● PROBLEM STATEMENT:
Transcribe each record exactly. Omit the pictures.

● Saved data entries:

>>>>>

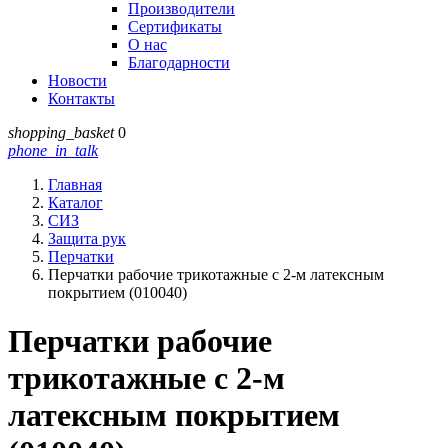
Производители
Сертификаты
О нас
Благодарности
Новости
Контакты
shopping_basket
0
phone_in_talk
Главная
Каталог
СИЗ
Защита рук
Перчатки
Перчатки рабочие трикотажные с 2-м латексным
покрытием (010040)
Перчатки рабочие
трикотажные с 2-м
латексным покрытием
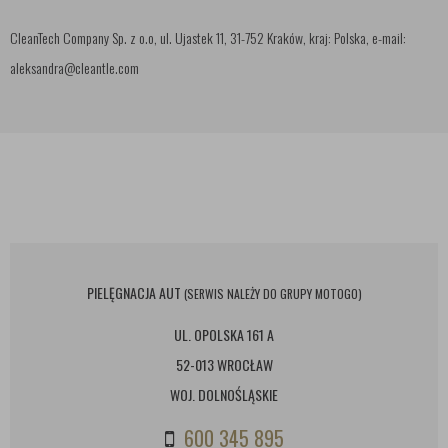
CleanTech Company Sp. z o.o, ul. Ujastek 11, 31-752 Kraków, kraj: Polska, e-mail:
aleksandra@cleantle.com
PIELĘGNACJA AUT
(SERWIS NALEŻY DO GRUPY MOTOGO)
UL. OPOLSKA 161 A
52-013 WROCŁAW
WOJ. DOLNOŚLĄSKIE
600 345 895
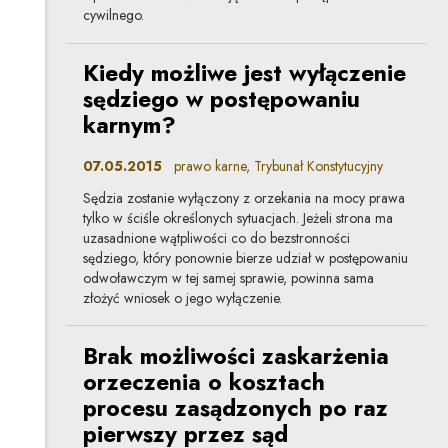
cywilnego.
Kiedy możliwe jest wyłączenie
sędziego w postępowaniu
karnym?
07.05.2015
prawo karne, Trybunał Konstytucyjny
Sędzia zostanie wyłączony z orzekania na mocy prawa
tylko w ściśle określonych sytuacjach. Jeżeli strona ma
uzasadnione wątpliwości co do bezstronności
sędziego, który ponownie bierze udział w postępowaniu
odwoławczym w tej samej sprawie, powinna sama
złożyć wniosek o jego wyłączenie.
Brak możliwości zaskarżenia
orzeczenia o kosztach
procesu zasądzonych po raz
pierwszy przez sąd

<<<<<

● TASK ANSWER:
Производители
Сертификаты
О нас
Благодарности
Новости
Контакты
shopping_basket
0
phone_in_talk
Главная
Каталог
СИЗ
Защита рук
Перчатки
Перчатки рабочие трикотажные с 2-м латексным
покрытием (010040)
Перчатки рабочие
трикотажные с 2-м
латексным покрытием
CleanTech Company Sp. z o.o, ul. Ujastek 11, 31-752 Kraków, kraj: Polska, e-mail:
aleksandra@cleantle.com
PIELĘGNACJA AUT
(SERWIS NALEŻY DO GRUPY MOTOGO)
UL. OPOLSKA 161 A
52-013 WROCŁAW
WOJ. DOLNOŚLĄSKIE
600 345 895
cywilnego.
Kiedy możliwe jest wyłączenie
sędziego w postępowaniu
karnym?
07.05.2015
prawo karne, Trybunał Konstytucyjny
Sędzia zostanie wyłączony z orzekania na mocy prawa
tylko w ściśle określonych sytuacjach. Jeżeli strona ma
uzasadnione wątpliwości co do bezstronności
sędziego, który ponownie bierze udział w postępowaniu
odwoławczym w tej samej sprawie, powinna sama
złożyć wniosek o jego wyłączenie.
Brak możliwości zaskarżenia
orzeczenia o kosztach
procesu zasądzonych po raz
pierwszy przez sąd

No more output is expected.